El texto de 19 puntos, auspiciado por la OEA y firmado en la víspera entre Gobierno y oposición, reconoce que la solución a la crisis de polarización política radica en la celebración de referendos revocatorios a los cargos públicos, incluido el de Chávez.

El referendo revocatorio es una figura constitucional a la que pueden apelar los venezolanos para acortar los períodos legales de los cargos de votación popular, cuando hayan cumplido la mitad del mandato para el que fueron electos.

En el caso de Chávez se cumple el 19 de agosto, momento a partir del cual sus opositores, previa recolección de firmas de votantes y cumpliendo con todos los requisitos legales, puede solicitar al Consejo Nacional Electoral (CNE), un poder autónomo del Estado, una consulta para revocar su mandato.

A partir de esa fecha, según miembros de la oposición, será cuando el acuerdo deba mostrar su fortaleza, y sus firmantes la intención de cumplirlo y desvirtuar que sea un "diploma de agradecimiento" a la ayuda de los organismos internacionales.

Según los gobernadores de oposición, hasta última hora los más reticentes a la rúbrica del texto, el acuerdo no establece fechas para los referendos revocatorios y no concreta el "tema electoral".

Reclaman también que el acuerdo deja en manos del CNE la fijación de las fechas de los referendos, en momentos en los que el Parlamento está en mora con la elección de su nueva directiva, a fin de contar con "un árbitro electoral confiable y transparente".

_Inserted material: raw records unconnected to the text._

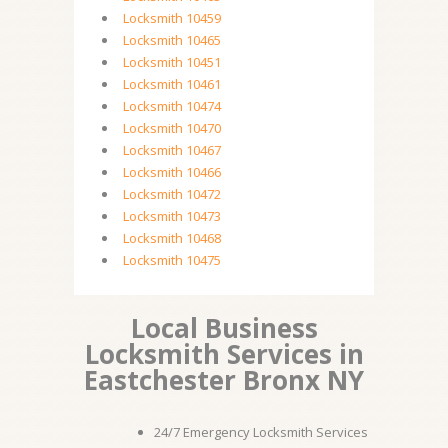
Locksmith 10459
Locksmith 10465
Locksmith 10451
Locksmith 10461
Locksmith 10474
Locksmith 10470
Locksmith 10467
Locksmith 10466
Locksmith 10472
Locksmith 10473
Locksmith 10468
Locksmith 10475
Local Business
Locksmith Services in
Eastchester Bronx NY
24/7 Emergency Locksmith Services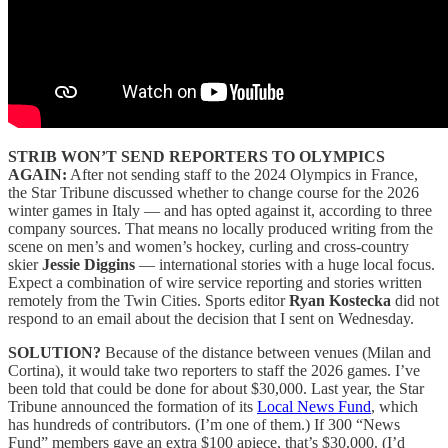
STRIB WON’T SEND REPORTERS TO OLYMPICS
AGAIN:
After not sending staff to the 2024 Olympics in France,
the Star Tribune discussed whether to change course for the 2026
winter games in Italy — and has opted against it, according to three
company sources. That means no locally produced writing from the
scene on men’s and women’s hockey, curling and cross-country
skier
Jessie Diggins
— international stories with a huge local focus.
Expect a combination of wire service reporting and stories written
remotely from the Twin Cities. Sports editor
Ryan Kostecka
did not
respond to an email about the decision that I sent on Wednesday.
SOLUTION?
Because of the distance between venues (Milan and
Cortina), it would take two reporters to staff the 2026 games. I’ve
been told that could be done for about $30,000. Last year, the Star
Tribune announced the formation of its
Local News Fund
, which
has hundreds of contributors. (I’m one of them.) If 300 “News
Fund” members gave an extra $100 apiece, that’s $30,000. (I’d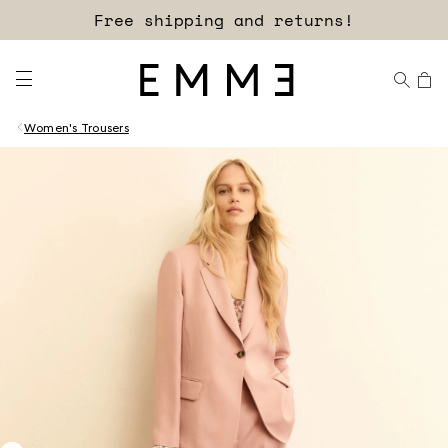
Free shipping and returns!
Women's Trousers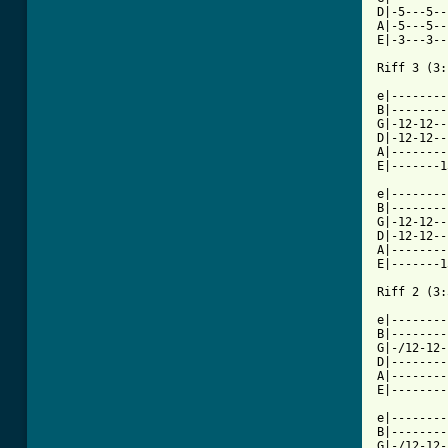
D|-5---5--
A|-5---5--
E|-3---3--
Riff 3 (3:
e|--------
B|--------
G|-12-12--
D|-12-12--
A|--------
E|-------1
e|--------
B|--------
G|-12-12--
D|-12-12--
A|--------
E|-------1
Riff 2 (3:
e|--------
B|--------
G|-/12-12-
D|--------
A|--------
E|--------
e|--------
B|--------
G|-/12-12-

Otros sectores de la alianza opositora Coordinadora Democrática han señalado que "no confían" en que el Gobierno cumpla con el acuerdo. Para el analista político Jorge Olavarría si la oposición consigna las firmas y da los pasos legales necesarios para pedir al CNE que convoque un referendo, y éste, a su vez, aprueba el referendo en los lapsos establecidos, es posible que en noviembre Venezuela realice un proceso para saber si Chávez se queda o se va. Con la consecuencia, casi inmediata, de elegir un nuevo presidente para terminar el mandato de Chávez, hasta enero de 2007.

Plazos

Si los tiempos no se cumplen y la diatriba y la conflictividad política impiden que el referendo se convoque antes del 20 de agosto de 2004, entonces por ley le corresponde al vicepresidente culminar el lapso del presidente revocado.

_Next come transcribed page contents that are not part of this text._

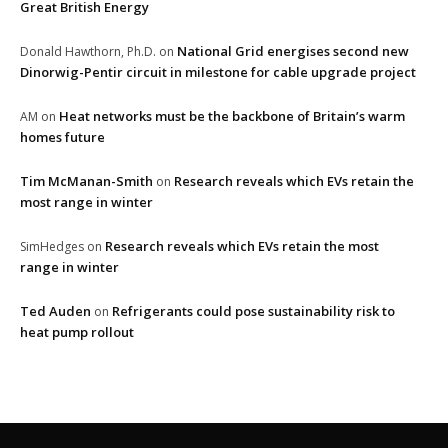
Great British Energy
National Grid energises second new
Donald Hawthorn, Ph.D.
on
Dinorwig-Pentir circuit in milestone for cable upgrade project
Heat networks must be the backbone of Britain’s warm
AM
on
homes future
Tim McManan-Smith
Research reveals which EVs retain the
on
most range in winter
Research reveals which EVs retain the most
SimHedges
on
range in winter
Ted Auden
Refrigerants could pose sustainability risk to
on
heat pump rollout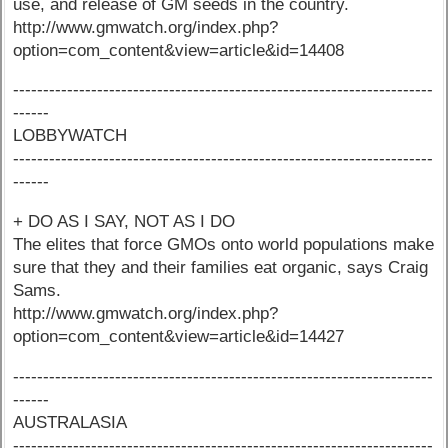
use, and release of GM seeds in the country.
http://www.gmwatch.org/index.php?
option=com_content&view=article&id=14408
----------------------------------------------------------------------
------
LOBBYWATCH
----------------------------------------------------------------------
------
+ DO AS I SAY, NOT AS I DO
The elites that force GMOs onto world populations make
sure that they and their families eat organic, says Craig
Sams.
http://www.gmwatch.org/index.php?
option=com_content&view=article&id=14427
----------------------------------------------------------------------
------
AUSTRALASIA
----------------------------------------------------------------------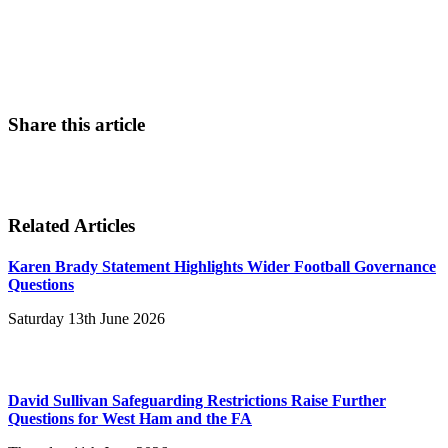
Contact Us
Share this article
Related Articles
Karen Brady Statement Highlights Wider Football Governance
Questions
Saturday 13th June 2026
David Sullivan Safeguarding Restrictions Raise Further
Questions for West Ham and the FA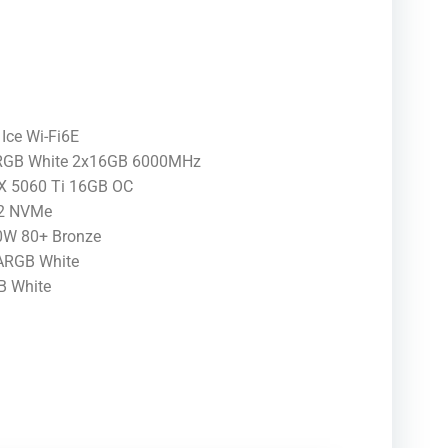
Ice Wi-Fi6E
 RGB White 2x16GB 6000MHz
TX 5060 Ti 16GB OC
.2 NVMe
W 80+ Bronze
 ARGB White
B White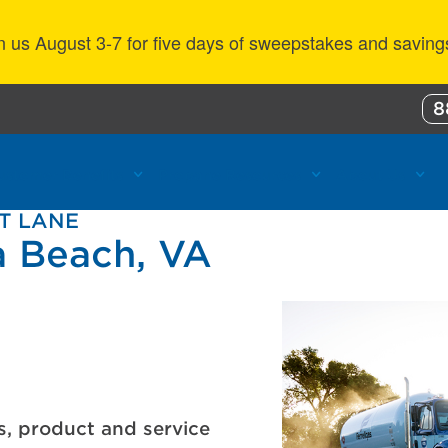
n us August 3-7 for five days of sweepstakes and saving
8
ustomer Benefits
Propane Resources
About Us
HT LANE
a Beach, VA
s, product and service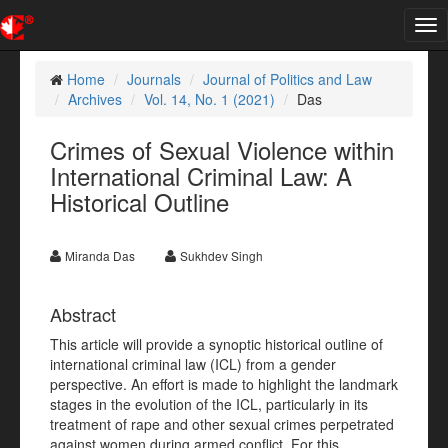
Tog
nav
Home
Journals
Journal of Politics and Law
Archives
Vol. 14, No. 1 (2021)
Das
Crimes of Sexual Violence within
International Criminal Law: A
Historical Outline
Miranda Das
Sukhdev Singh
Abstract
This article will provide a synoptic historical outline of
international criminal law (ICL) from a gender
perspective. An effort is made to highlight the landmark
stages in the evolution of the ICL, particularly in its
treatment of rape and other sexual crimes perpetrated
against women during armed conflict. For this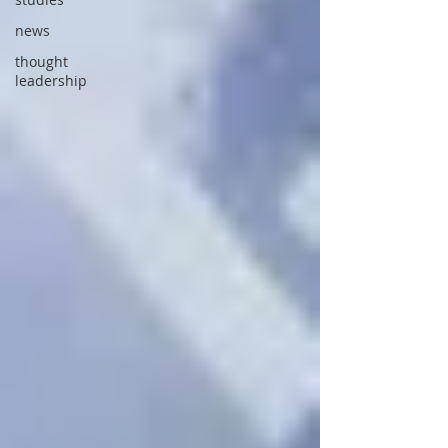
news
thought
leadership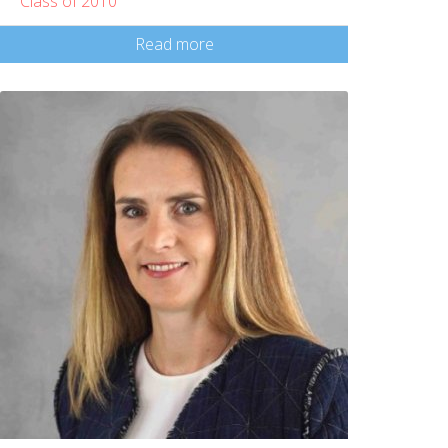
Class of 2010
Read more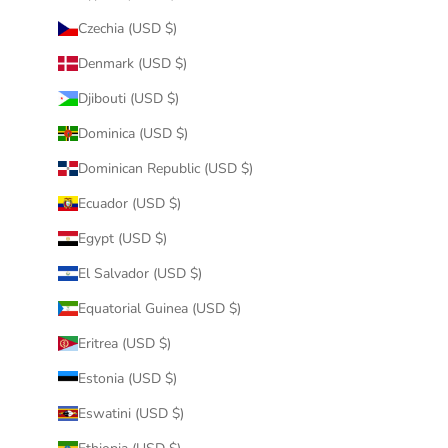
Czechia (USD $)
Denmark (USD $)
Djibouti (USD $)
Dominica (USD $)
Dominican Republic (USD $)
Ecuador (USD $)
Egypt (USD $)
El Salvador (USD $)
Equatorial Guinea (USD $)
Eritrea (USD $)
Estonia (USD $)
Eswatini (USD $)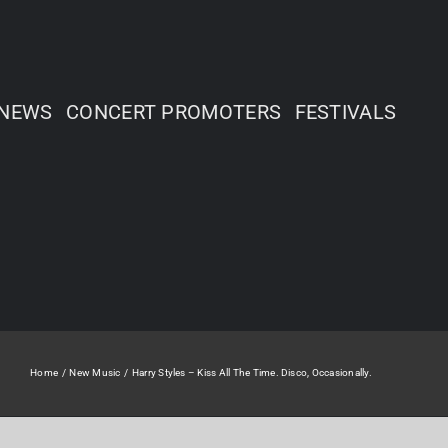
NEWS
CONCERT PROMOTERS
FESTIVALS
Home
New Music
Harry Styles – Kiss All The Time. Disco, Occasionally.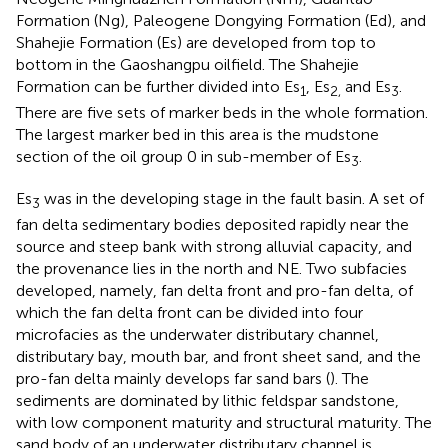
Formation (Ng), Paleogene Dongying Formation (Ed), and
Shahejie Formation (Es) are developed from top to
bottom in the Gaoshangpu oilfield. The Shahejie
Formation can be further divided into Es
, Es
and Es
.
1
2,
3
There are five sets of marker beds in the whole formation.
The largest marker bed in this area is the mudstone
section of the oil group 0 in sub-member of Es
.
3
Es
was in the developing stage in the fault basin. A set of
3
fan delta sedimentary bodies deposited rapidly near the
source and steep bank with strong alluvial capacity, and
the provenance lies in the north and NE. Two subfacies
developed, namely, fan delta front and pro-fan delta, of
which the fan delta front can be divided into four
microfacies as the underwater distributary channel,
distributary bay, mouth bar, and front sheet sand, and the
pro-fan delta mainly develops far sand bars (
). The
sediments are dominated by lithic feldspar sandstone,
with low component maturity and structural maturity. The
sand body of an underwater distributary channel is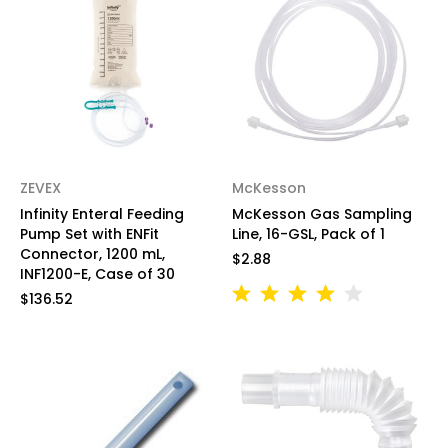
ZEVEX
McKesson
Infinity Enteral Feeding
McKesson Gas Sampling
Pump Set with ENFit
Line, 16-GSL, Pack of 1
Connector, 1200 mL,
$2.88
INF1200-E, Case of 30
$136.52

A pesar del diagnóstico, el acuerdo demuestra que Gobierno y la oposición decidieron darse una tregua en la encarnizada polarización y lucha política que protagonizan desde el breve golpe de Estado de 2002, cuando Chávez fue desalojado por 48 horas del poder. Para el canciller venezolano, Roy Chaderton, el texto "abre un espacio para la solución de esta situación que estamos atravesando actualmente por los medios democráticos" y "significa una renuncia a los atajos, a la ilegalidad, al golpe y a la violencia".

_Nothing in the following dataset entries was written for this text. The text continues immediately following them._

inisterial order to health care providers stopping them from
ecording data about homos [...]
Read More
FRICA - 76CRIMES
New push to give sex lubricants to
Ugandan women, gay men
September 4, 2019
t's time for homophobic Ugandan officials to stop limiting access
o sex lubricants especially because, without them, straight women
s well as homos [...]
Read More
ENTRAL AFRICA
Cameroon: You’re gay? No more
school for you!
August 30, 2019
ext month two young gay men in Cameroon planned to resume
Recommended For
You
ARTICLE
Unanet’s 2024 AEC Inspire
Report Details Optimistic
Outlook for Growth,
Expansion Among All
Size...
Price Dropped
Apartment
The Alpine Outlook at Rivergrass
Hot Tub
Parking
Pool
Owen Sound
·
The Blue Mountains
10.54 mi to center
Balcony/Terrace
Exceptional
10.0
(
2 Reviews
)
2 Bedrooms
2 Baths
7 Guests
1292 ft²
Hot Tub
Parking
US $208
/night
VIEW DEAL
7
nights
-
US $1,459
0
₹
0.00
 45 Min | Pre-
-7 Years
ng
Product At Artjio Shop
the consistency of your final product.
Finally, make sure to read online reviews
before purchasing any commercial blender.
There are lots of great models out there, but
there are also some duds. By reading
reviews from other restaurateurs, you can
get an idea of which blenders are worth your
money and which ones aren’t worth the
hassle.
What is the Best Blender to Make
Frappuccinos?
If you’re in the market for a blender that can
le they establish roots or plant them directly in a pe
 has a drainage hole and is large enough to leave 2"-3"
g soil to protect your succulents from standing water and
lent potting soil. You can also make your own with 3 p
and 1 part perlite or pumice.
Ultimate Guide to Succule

Tras casi siete meses de negociaciones promovidas por el secretario general de la OEA, César Gaviria, Gobierno y la oposición finalmente firmaron el jueves pasado un acuerdo, que -por ahora- abona la ruta para revocar o no los cargos de votación popular.

La firma del acuerdo significa el fin de la gestión en Venezuela de la OEA, Centro Carter (CC) y Programa de las Naciones Unidas para el Desarrollo (PNUD).